Dataset entries:
####################

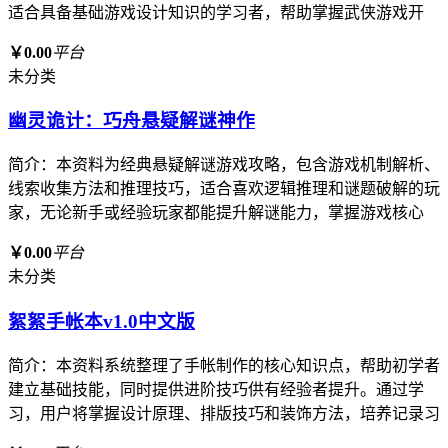
适合具备基础游戏设计知识的学习者，帮助掌握武侠游戏开
￥0.00
平台
未分类
幽灵诡计：巧舟悬疑解谜神作
简介：本资料为经典悬疑解谜游戏攻略，包含游戏机制解析、
线索收集方法和推理技巧，适合喜欢逻辑推理和谜题破解的玩
家，无论新手或经验玩家都能提升解谜能力，掌握游戏核心
￥0.00
平台
未分类
絮絮手帐本v1.0中文版
简介：本资料系统整理了手帐制作的核心知识点，帮助初学者
建立基础技能，同时提供进阶技巧供有经验者提升。通过学
习，用户将掌握设计原理、排版技巧和装饰方法，培养记录习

####################

What needs to be done
Please copy the data shown above, line by line and exactly, omitting the images.

Written reply
适合具备基础游戏设计知识的学习者，帮助掌握武侠游戏开
￥0.00
平台
未分类
幽灵诡计：巧舟悬疑解谜神作
简介：本资料为经典悬疑解谜游戏攻略，包含游戏机制解析、
线索收集方法和推理技巧，适合喜欢逻辑推理和谜题破解的玩
家，无论新手或经验玩家都能提升解谜能力，掌握游戏核心
￥0.00
平台
未分类
絮絮手帐本v1.0中文版
简介：本资料系统整理了手帐制作的核心知识点，帮助初学者
建立基础技能，同时提供进阶技巧供有经验者提升。通过学
习，用户将掌握设计原理、排版技巧和装饰方法，培养记录习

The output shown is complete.